Walgreens kicks off its new fiscal with a mixed set of results. Overall sales are strong, aided by the integration of 375 Rite Aid stores and a robust performance from the U.S. retail pharmacy division. This growth was sufficient to make up for the slightly disappointing numbers from the international group, where same-store sales fell by 0.7%. Meanwhile, impairments in investments and an equity loss from earnings in AmerisourceBergen helped pushed down net income by 23%.
Just like the results, our views on Walgreens are also mixed. On the positive side, we believe that the core business is currently healthy and that initiatives like AllianceRx Walgreens Prime are helping the company to drive prescription volumes. We are also optimistic about the sales line, mainly because of the uplifts which will come from the integration of Rite Aid stores. Admittedly this benefit will accrue gradually as the full amalgamation of Rite Aid assets is not expected to complete until the end of fiscal 2020.
On the negative side, we are concerned about the competitive outlook following the announcement of the merger between CVS Health and Aetna. In our view, this has the potential to disrupt the industry and gives CVS a major advantage in the provision of healthcare, health advice, and health products. Ultimately, this increases the long-term risk of Walgreens losing market share across a number of health and prescription categories.
Fortunately, Walgreens has time to address this emerging competitive threat. However, its response needs to be far more comprehensive than merely relying on adding Rite Aid stores to generate growth.

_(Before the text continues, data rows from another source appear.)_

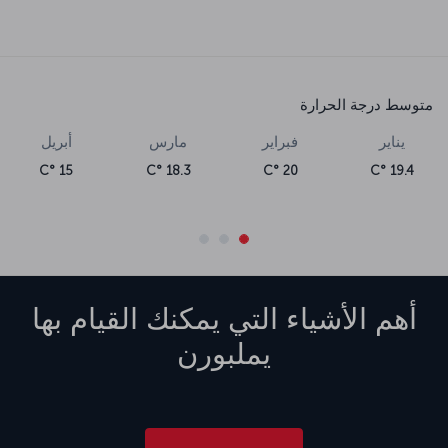
متوسط درجة الحرارة
يناير
فبراير
مارس
أبريل
15 °C
18.3 °C
20 °C
19.4 °C
أهم الأشياء التي يمكنك القيام بها
يملبورن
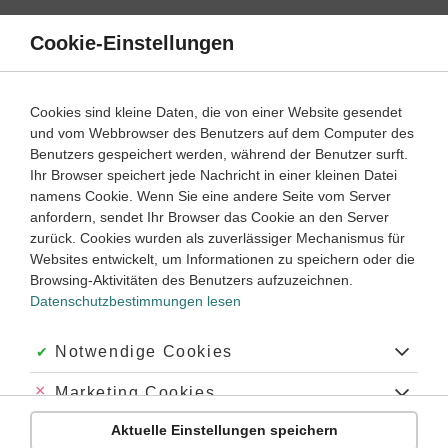
Direkt
zum
Cookie-Einstellungen
Suche
Menü
Inhalt
Aufgaben
Cookies sind kleine Daten, die von einer Website gesendet
Wie strukturiert man eine Bildbeschreibung in Englisch?
und vom Webbrowser des Benutzers auf dem Computer des
Benutzers gespeichert werden, während der Benutzer surft.
Wie bereitet man eine Bildbeschreibung auf Englisch für eine mündliche Prüfung
vor?
Ihr Browser speichert jede Nachricht in einer kleinen Datei
namens Cookie. Wenn Sie eine andere Seite vom Server
Wie löst man englische Bildbeschreibungsübungen?
anfordern, sendet Ihr Browser das Cookie an den Server
zurück. Cookies wurden als zuverlässiger Mechanismus für
Die
Bildbeschreibung
ist eine Art
beschreibende
Websites entwickelt, um Informationen zu speichern oder die
Textanalyse
.
Sie ist eine
informierende
,
sachbetonte
und
Browsing-Aktivitäten des Benutzers aufzuzeichnen.
wirklichkeitsnahe
Darstellungsform. Sie dient dazu,
Datenschutzbestimmungen lesen
dem Leser eine genaue Vorstellung von
einem
Gemälde,
einem Cartoon oder einer Abbildung
zu vermitteln.
Akzeptiert:
Notwendige Cookies
In den folgenden Lerninhalten zeigen wir dir schrittweise, wie
du deine eigene
Bildbeschreibung
verfassen kannst. Bist du
Abgelehnt:
Marketing Cookies
schon fit genug, dann nimm dir gern eine Klassenarbeit und
Aktuelle Einstellungen speichern
teste dich selbst.
Abgelehnt:
Personalisierungs-Cookies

A much deeper review of how to expand services, improve loyalty, and increase customer share of wallet is required.
A good starting place is the retail side of the business. While this is an area of relative strength for Walgreens compared to CVS, the numbers remain disappointing. This quarter, front-of-store retail sales decreased by 2.8%, and comparable equivalents fell by 0.9%. Admittedly, behind these headlines, Walgreens is making some progress in beauty and health, but not by nearly enough to offset declines in categories like consumables and general merchandise.

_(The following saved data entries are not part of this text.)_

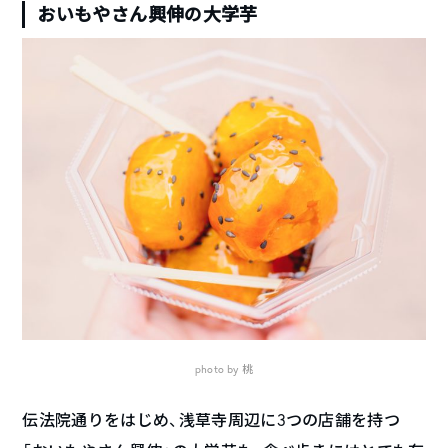
おいもやさん興伸の大学芋
photo by 桃
伝法院通りをはじめ、浅草寺周辺に3つの店舗を持つ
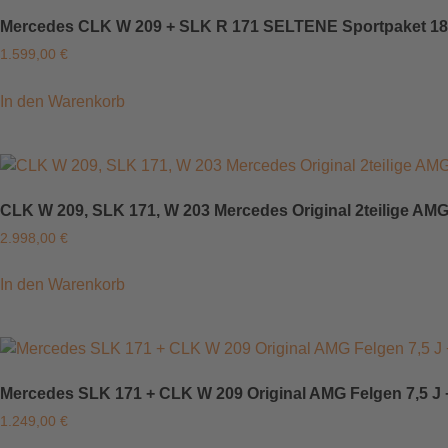
Mercedes CLK W 209 + SLK R 171 SELTENE Sportpaket 18 
1.599,00
€
In den Warenkorb
CLK W 209, SLK 171, W 203 Mercedes Original 2teilige AMG 7
2.998,00
€
In den Warenkorb
Mercedes SLK 171 + CLK W 209 Original AMG Felgen 7,5 J + 
1.249,00
€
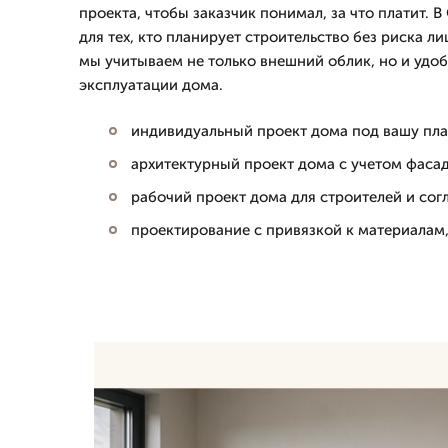
проекта, чтобы заказчик понимал, за что платит. 
для тех, кто планирует строительство без риска л
мы учитываем не только внешний облик, но и удо
эксплуатации дома.
индивидуальный проект дома под вашу пла
архитектурный проект дома с учетом фасад
рабочий проект дома для строителей и со
проектирование с привязкой к материалам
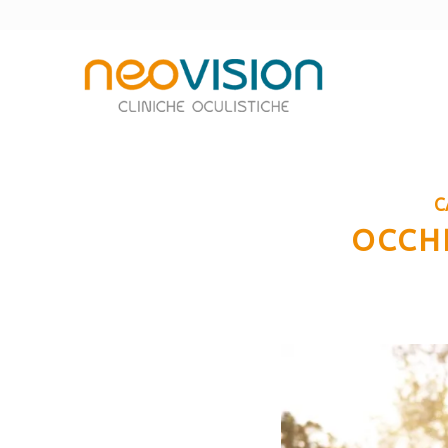
C
OCCHI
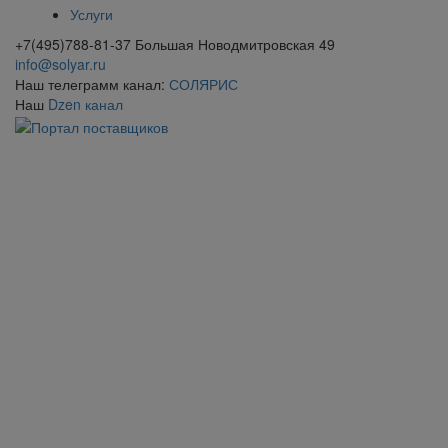
Услуги
+7(495)788-81-37 Большая Новодмитровская 49
info@solyar.ru
Наш телеграмм канал:
СОЛЯРИС
Наш
Dzen канал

We believe that the company has the potential to do a great deal better in retail, and as a first step should find ways of competing more effectively with high-growth beauty retailers like Ulta and Sephora. With the firepower of its own brands, like No. 7, behind it, Walgreens is in a unique position to create a compelling proposition. We do recognize the efforts made to date, but also think the execution in stores is somewhat lackluster. Away from beauty, reconfiguring the general merchandise offer is also necessary.

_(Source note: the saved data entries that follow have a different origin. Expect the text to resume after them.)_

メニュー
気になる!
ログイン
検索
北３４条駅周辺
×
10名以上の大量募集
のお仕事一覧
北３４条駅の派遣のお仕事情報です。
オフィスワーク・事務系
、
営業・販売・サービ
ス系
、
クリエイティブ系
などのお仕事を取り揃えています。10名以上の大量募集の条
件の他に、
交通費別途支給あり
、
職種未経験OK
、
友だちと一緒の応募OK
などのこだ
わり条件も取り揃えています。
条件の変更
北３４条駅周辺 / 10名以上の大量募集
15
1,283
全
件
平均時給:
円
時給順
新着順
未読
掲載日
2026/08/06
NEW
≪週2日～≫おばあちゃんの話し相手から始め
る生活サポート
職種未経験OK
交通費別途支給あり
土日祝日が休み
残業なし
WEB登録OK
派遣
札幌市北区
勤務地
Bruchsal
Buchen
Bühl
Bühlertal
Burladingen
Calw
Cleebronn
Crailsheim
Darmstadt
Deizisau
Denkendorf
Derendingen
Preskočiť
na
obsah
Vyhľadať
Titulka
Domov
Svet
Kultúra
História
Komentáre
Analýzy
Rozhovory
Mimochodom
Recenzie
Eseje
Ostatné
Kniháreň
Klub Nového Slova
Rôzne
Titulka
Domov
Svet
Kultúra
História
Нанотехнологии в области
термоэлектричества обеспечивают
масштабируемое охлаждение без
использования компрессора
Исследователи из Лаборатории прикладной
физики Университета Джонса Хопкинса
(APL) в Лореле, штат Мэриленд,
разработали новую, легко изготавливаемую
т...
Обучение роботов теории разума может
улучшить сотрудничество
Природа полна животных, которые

As much as retail is a start-point, it is not a complete defensive solution. Walgreens also needs to assess how it can deliver a better experience on the health side of the business. CVS and Aetna have talked about creating an Apple-style Genius Bar in stores – this is the type of thing with which we believe Walgreens should experiment.
Ultimately, Walgreens is not a bad business and, at present, we still see it as a much better retailer than CVS. However, this position has partly been achieved by default. That is now changing, and the market is set to evolve rapidly. Against this backdrop, Walgreens needs to be more innovative, more experimental, more customer-centric, and much faster in driving change.